The decision by Pfizer to stop selling Exubera, its inhaled insulin product, made waves in the pharmaceutical industry primarily because it is so unusual for a major pharmaceutical company to admit defeat. In Exubera's case, however, there seemed to be little other choice. The market had spoken very clearly: physicians didn't like the product and neither did patients, put off by concerns about potential side effects (slight reduction in lung function) and the bulkiness of the delivery device.
There was also great speculation surrounding Mannkind Corporation and its Technosphere inhaled insulin candidate, currently in Phase 3. Mannkind is currently going it alone, and filed with the Securities and Exchange Commission in November to raise up to $500 million in a public offering to fund the development of Technosphere. The speculation at the time of the Exubera announcement centered on which major pharmaceutical companies might partner with Mannkind, which is viewed as a necessary step given the development expense, manufacturing investment, and sales and marketing build-up necessary to launch the product. The industry buzz suggested that there would be a lot of competition to partner on Technosphere, which has reportedly achieved good clinical results thus far.What seemed to be lacking in the coverage of Exubera's withdrawal was an examination of what the market was telling the industry: was the problem related to Exubera being the first generation of a novel concept and Pfizer's clumsiness in launching it? Or was it because inhaled insulin is a solution looking for a problem?

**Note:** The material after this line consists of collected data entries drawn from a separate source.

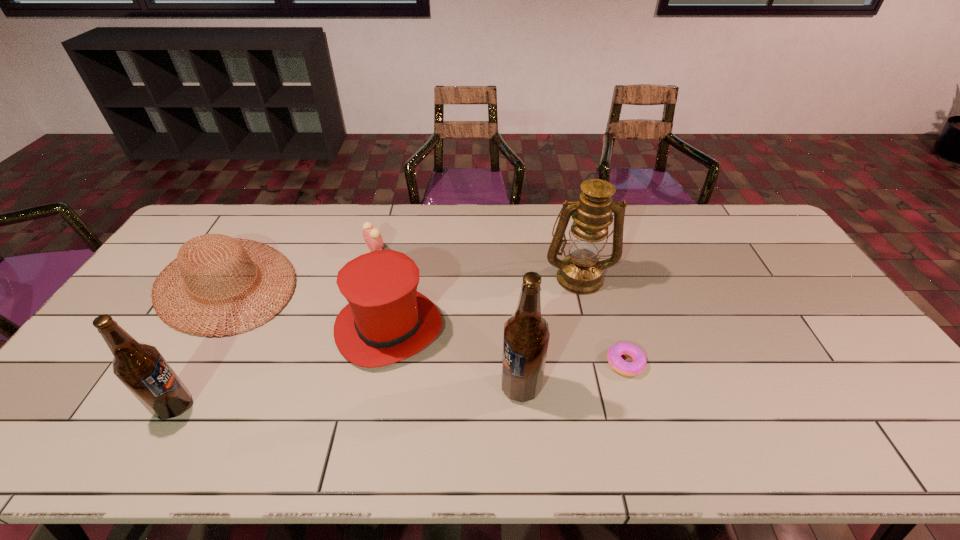 Where is `vacant space located 0.070m on the label of the right beer bottle`? This screenshot has height=540, width=960. vacant space located 0.070m on the label of the right beer bottle is located at coordinates (473, 387).

Find the location of `vacant space situated 0.160m on the label of the right beer bottle`. vacant space situated 0.160m on the label of the right beer bottle is located at coordinates pyautogui.click(x=437, y=387).

The height and width of the screenshot is (540, 960). What are the coordinates of `vacant space located on the face of the alarm clock` in the screenshot? It's located at (434, 249).

Where is `vacant space located on the front of the oil lamp`? This screenshot has height=540, width=960. vacant space located on the front of the oil lamp is located at coordinates (591, 325).

Identify the location of free space located on the right of the sunhat. Image resolution: width=960 pixels, height=540 pixels. (420, 284).

Where is `free space located 0.100m on the front of the fourth tallest object`? This screenshot has width=960, height=540. free space located 0.100m on the front of the fourth tallest object is located at coordinates (373, 407).

Find the location of a particular element. vacant space located on the back of the doughnut is located at coordinates (608, 302).

This screenshot has height=540, width=960. What are the coordinates of `alarm clock present at the far edge` in the screenshot? It's located at (372, 236).

Locate an element on the screen. The width and height of the screenshot is (960, 540). sunhat that is at the far edge is located at coordinates (195, 254).

At what (x,y) coordinates should I click in order to perform the action: click on object present at the left edge. Please return your answer as a coordinate pair (x, y). The image size is (960, 540). Looking at the image, I should click on (195, 254). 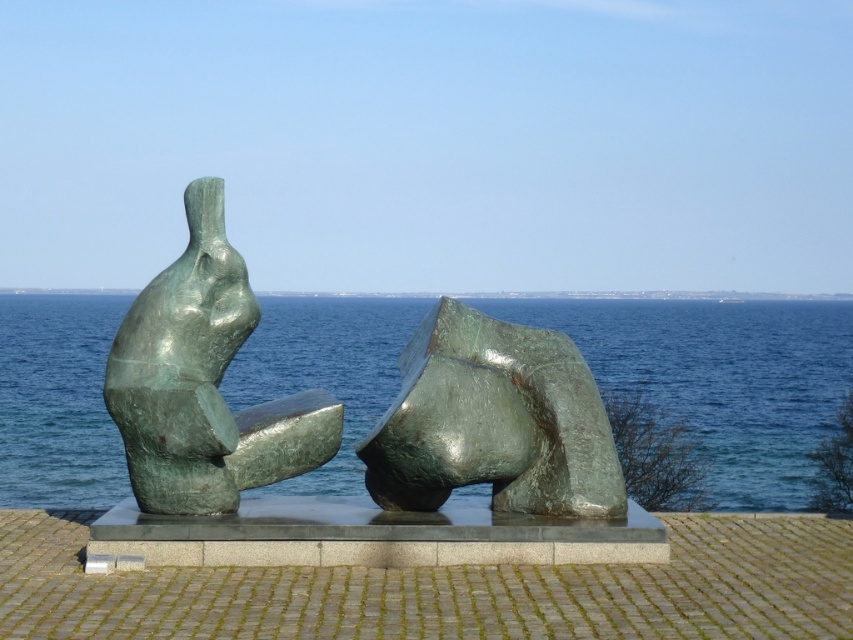 Question: From the image, what is the correct spatial relationship of green metallic water at center in relation to green patina sculpture at left?

Choices:
 (A) left
 (B) right

Answer: (B)

Question: Is green polished stone abstract form at center wider than green patina sculpture at left?

Choices:
 (A) no
 (B) yes

Answer: (A)

Question: Which of the following is the farthest from the observer?

Choices:
 (A) (238, 285)
 (B) (473, 346)

Answer: (B)

Question: Which point is farther from the camera taking this photo?

Choices:
 (A) [198, 284]
 (B) [431, 356]
 (C) [701, 426]

Answer: (C)

Question: Which object is positioned farthest from the green polished stone abstract form at center?

Choices:
 (A) green patina sculpture at left
 (B) green metallic water at center

Answer: (B)

Question: Does green polished stone abstract form at center appear under green patina sculpture at left?

Choices:
 (A) yes
 (B) no

Answer: (A) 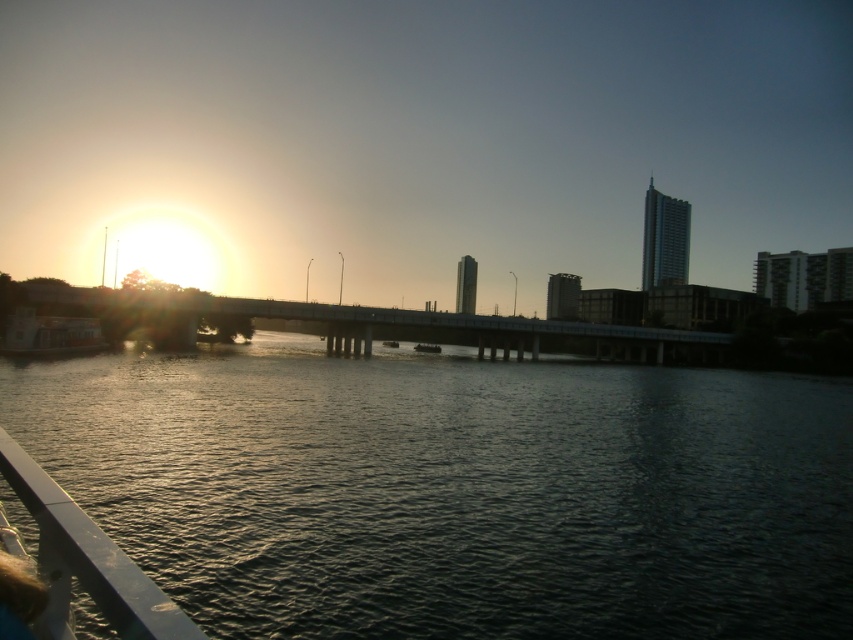 You are a photographer standing on the metallic gray boat at center, aiming to capture the reflection of the sunset on the dark water at center. Which direction should you move to ensure the boat doesn not block the view of the water?

Since the dark water at center is positioned on the right side of the metallic gray boat at center, you should move the metallic gray boat at center to the left to avoid blocking the view of the dark water at center.

You are a photographer standing at the riverside and want to position your camera so that the metallic silver rail at lower left is exactly at the center of your viewfinder. Given that the viewfinder has a 16x9 aspect ratio, what adjustment should you make to your camera position or framing to achieve this?

To center the metallic silver rail at lower left in the viewfinder, you need to move the camera upwards and to the right since the rail is currently located at point (86, 561), which is closer to the lower left corner. Adjusting the framing to shift the viewfinder upwards and to the right will bring the rail into the center. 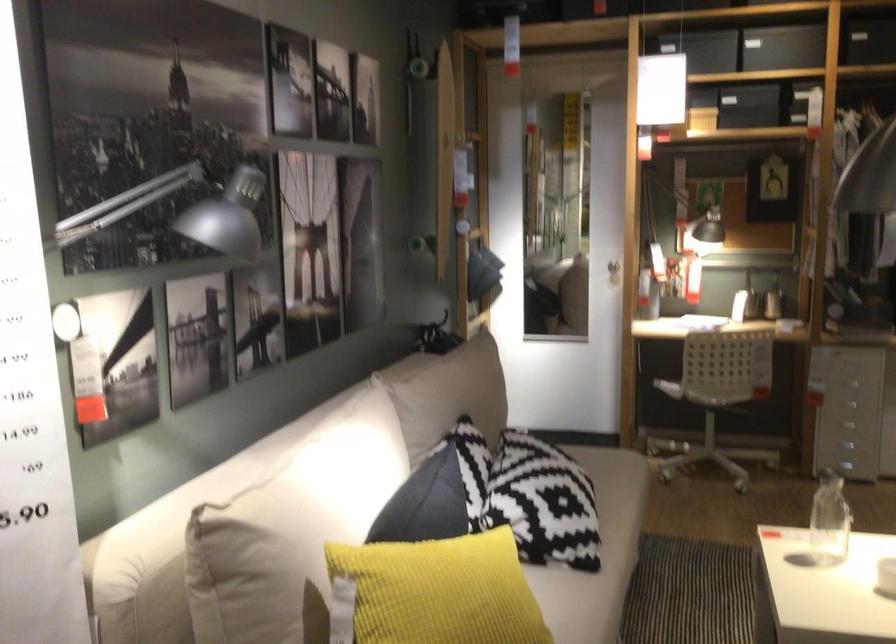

There is good reason to examine the latter hypothesis more closely. After all, the biopharmaceutical industry by its nature tends to be driven more by what science and technology make possible, more than market considerations. This is especially so in the current environment, where truly novel drugs are proving increasingly difficult to bring to market and new delivery mechanisms are looked upon as a possible source of salvation. Yet, in the insulin market, competition between Lilly and Novo Nordisk has already led to major innovations that simplify patient compliance, including pen injector devices with small needles and implanted insulin pumps. Further, as the incidence of diabetes spreads and insurers face the costs of covering more patients, it could be tough for higher price therapies to get reimbursed unless they have substantially better patient compliance and efficacy.
What does all this have to do with outsourcing? Plenty. Contract manufacturers in particular take on big risks when they contract to provide commercial supply of active ingredients (APIs) or drug product for a drug candidate that is in Phase 2 or Phase 3. The agreement requires them to reserve capacity two to five years into the future and maybe even to invest in new manufacturing capacity to meet projected demand. Take-or-pay provisions may limit some of the downside if the product fails in clinical trials or doesn't meet sales projections, but the contract manufacturing organization (CMO) still faces significant risk of lost revenues and profits.
In such a risky environment, exhaustive due diligence on the client's prospects for clinical and commercial success would seem to be called for, but the hype surrounding a new drug candidate can make that difficult, especially in the biopharmaceutical world. The biopharmaceutical industry's focus on technology and deal-making can envelope a new candidate and obscure or overwhelm the scientific and market realities that it faces. A candidate can be considered a sure thing while still in clinical trials and facing multiple competitors already on the market. In the case of Exubera, component suppliers Bespak and West Pharmaceutical Services appeared blind-sided by the Pfizer's decision to pull the product, even though there was plenty of evidence that the market was not accepting it.